One of the genes from the coronavirus is ‘cut out’ of the coronavirus’s genome and ‘pasted’ into the genome of a different virus that has been weakened and cannot cause disease, such as measles or an adenovirus (a type of virus responsible for some colds).
· This technique is attractive because scientists can just swap out the gene for any virus.
· The body might develop an immunity for the vector as well as (and hopefully not instead of) for the virus. So if you give a person a second vaccine with the same vector, they might over-react and destroy the virus without getting a new immunity.
6. DNA vaccines
Currently being researched by Inovio Pharmaceuticals.
Instead of relying on a viral vector, these vaccines introduce just ‘bare’ DNA. The whole point here lies in the fact that in order for a human to ‘make’ any protein (here the desired viral S protein which will trigger the production of an antibody), it needs to start having the ‘instructions’ for it, meaning the DNA code. Once the cells have the DNA ‘instructions’, they can then use a highly delicate process to ‘transform’ DNA into ‘messenger RNA’ (mRNA) (named like that because it carries the message for the protein production) and then ‘read’ or ‘translate’ this mRNA code into the desired protein, using protein-making complexes called ribosomes.
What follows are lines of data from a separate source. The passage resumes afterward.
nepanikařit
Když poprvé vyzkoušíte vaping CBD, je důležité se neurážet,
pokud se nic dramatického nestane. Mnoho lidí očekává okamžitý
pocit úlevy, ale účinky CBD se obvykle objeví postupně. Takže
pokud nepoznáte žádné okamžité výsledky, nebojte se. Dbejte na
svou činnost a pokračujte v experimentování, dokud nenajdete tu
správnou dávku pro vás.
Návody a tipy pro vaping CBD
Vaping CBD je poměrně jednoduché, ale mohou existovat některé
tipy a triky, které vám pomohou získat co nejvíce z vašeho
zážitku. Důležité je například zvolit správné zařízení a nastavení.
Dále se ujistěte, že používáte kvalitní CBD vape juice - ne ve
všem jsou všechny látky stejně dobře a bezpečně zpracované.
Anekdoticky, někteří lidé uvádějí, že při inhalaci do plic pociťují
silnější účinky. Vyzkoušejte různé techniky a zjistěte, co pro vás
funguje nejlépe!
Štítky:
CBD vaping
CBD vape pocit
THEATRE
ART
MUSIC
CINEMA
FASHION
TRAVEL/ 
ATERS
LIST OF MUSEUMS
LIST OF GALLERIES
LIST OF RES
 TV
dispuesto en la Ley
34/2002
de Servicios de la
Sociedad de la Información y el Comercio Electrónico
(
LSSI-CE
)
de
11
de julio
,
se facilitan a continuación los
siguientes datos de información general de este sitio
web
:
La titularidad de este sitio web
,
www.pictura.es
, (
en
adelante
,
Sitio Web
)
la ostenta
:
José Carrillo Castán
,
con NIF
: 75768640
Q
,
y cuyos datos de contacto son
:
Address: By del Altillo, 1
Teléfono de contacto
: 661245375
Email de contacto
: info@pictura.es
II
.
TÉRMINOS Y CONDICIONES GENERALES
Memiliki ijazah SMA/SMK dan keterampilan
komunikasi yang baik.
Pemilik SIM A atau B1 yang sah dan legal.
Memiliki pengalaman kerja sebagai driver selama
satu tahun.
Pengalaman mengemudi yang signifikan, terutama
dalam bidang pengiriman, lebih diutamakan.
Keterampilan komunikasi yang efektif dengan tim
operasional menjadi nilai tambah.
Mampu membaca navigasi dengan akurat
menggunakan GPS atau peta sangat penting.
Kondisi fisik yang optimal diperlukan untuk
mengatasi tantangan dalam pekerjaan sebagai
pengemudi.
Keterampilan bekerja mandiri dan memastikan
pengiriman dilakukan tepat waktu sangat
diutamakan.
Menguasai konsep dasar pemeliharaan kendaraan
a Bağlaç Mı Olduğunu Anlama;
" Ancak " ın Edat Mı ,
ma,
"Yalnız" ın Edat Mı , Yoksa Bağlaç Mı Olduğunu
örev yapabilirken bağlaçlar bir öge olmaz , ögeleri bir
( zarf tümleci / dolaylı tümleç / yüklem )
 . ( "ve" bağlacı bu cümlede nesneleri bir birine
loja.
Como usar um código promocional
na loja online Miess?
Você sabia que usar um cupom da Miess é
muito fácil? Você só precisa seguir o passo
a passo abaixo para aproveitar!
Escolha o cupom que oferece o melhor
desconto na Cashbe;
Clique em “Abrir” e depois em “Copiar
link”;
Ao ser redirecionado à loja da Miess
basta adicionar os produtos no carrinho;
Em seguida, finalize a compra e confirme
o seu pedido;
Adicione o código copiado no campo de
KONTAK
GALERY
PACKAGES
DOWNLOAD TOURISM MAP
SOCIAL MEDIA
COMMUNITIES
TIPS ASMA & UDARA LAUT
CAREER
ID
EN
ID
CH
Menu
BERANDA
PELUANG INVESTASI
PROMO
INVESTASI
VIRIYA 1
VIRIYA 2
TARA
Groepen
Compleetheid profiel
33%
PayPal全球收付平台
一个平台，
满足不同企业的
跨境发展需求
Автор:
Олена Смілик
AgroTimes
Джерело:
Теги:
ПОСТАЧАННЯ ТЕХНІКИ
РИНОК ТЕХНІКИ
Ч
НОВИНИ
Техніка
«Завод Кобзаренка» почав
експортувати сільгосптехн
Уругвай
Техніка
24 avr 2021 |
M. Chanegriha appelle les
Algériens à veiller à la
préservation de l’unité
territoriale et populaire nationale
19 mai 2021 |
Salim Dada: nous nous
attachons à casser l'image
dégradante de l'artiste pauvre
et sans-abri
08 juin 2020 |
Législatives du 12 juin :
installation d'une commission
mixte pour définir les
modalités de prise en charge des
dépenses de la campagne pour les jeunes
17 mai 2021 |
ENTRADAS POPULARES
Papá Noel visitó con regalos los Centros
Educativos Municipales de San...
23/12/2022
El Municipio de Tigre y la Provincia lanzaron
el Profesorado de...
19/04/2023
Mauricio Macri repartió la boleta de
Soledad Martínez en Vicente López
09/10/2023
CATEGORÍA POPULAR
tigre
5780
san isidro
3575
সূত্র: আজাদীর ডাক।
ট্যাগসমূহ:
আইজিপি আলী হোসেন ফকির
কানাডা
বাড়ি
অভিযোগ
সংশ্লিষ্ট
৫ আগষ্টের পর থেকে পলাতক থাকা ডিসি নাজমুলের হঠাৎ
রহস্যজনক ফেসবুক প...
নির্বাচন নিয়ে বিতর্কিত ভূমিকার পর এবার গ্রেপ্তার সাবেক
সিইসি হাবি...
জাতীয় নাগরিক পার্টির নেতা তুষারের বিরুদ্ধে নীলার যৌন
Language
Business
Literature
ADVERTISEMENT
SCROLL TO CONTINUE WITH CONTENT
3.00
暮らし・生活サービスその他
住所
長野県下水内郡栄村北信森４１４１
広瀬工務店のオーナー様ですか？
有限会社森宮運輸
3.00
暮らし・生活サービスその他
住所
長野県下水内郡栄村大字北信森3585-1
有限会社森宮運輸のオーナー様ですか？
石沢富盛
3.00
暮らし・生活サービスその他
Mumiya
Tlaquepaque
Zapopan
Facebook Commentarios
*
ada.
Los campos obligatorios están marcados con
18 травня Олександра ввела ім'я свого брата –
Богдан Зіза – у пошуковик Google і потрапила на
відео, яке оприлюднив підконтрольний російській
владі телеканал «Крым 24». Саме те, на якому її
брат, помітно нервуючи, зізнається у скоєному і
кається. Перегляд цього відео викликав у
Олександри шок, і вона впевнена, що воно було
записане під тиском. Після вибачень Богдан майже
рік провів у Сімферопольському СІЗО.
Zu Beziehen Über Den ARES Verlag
To convince the DNA to actually go inside the cells, scientists can use a technique called electroporation, where they inject DNA and then apply electric charge to open up temporary pores in cell membranes to allow DNA to ‘slip’ inside.
· Cells can make many mRNA copies from a single DNA copy, and each mRNA copy can be used over and over by the protein-making machinery, the ribosomes. As a result, scientists can get cells to make a lot of protein from this type of vaccines.
· DNA vaccines have never been successfully used in humans before.
7. mRNA vaccines
Currently being researched by Pfizer collaborating with BioNTech and Moderna collaborating with the NIH’s National Institute of Allergy and Infectious Diseases.
They are comprising the ‘simplest’ form of vaccines (which gave them a head start in the vaccine race). Similar to the DNA vaccines, this technique has never been successfully proven in humans, but this has not stopped it from getting a lot of funding and getting into human clinical trial testing in the unprecedented rapidity of two months since the beginning of its research.
As explained before, when the DNA vaccine gets inside a cell, before it can make a viral protein, the cell has to make an RNA copy of it. This copy is called messenger RNA (mRNA) because it carries the message for the protein production and it gets ‘read’ (translated into protein) by protein-making complexes called ribosomes. This also happens when our bodies want to make proteins of our own.
mRNA vaccines provide therefore an RNA copy of the viral protein instructions (properly ‘formatted’ with a 5’ cap and 3’ poly-A tail — for the biologists reading this article-). Instead of using electroporation, these vaccines are often encased in oily membranes, such as Lipid Nano-Particles (LNPs), which can get in through the cells’ own oily membrane.
· Easy to make.
· Never proven in humans.
Overall vaccines, are considered a biological preparation that provides active adaptive immunity to an infectious disease. The term ‘active’ immunity refers to the fact that vaccines do a sort of ‘training’ to our body. They ‘teach it’ how to make antibodies by itself. Although ‘passive’ immunity can also be achieved by ‘giving’ the body ready-made antibodies, this way a person is protected only until those antibodies degrade.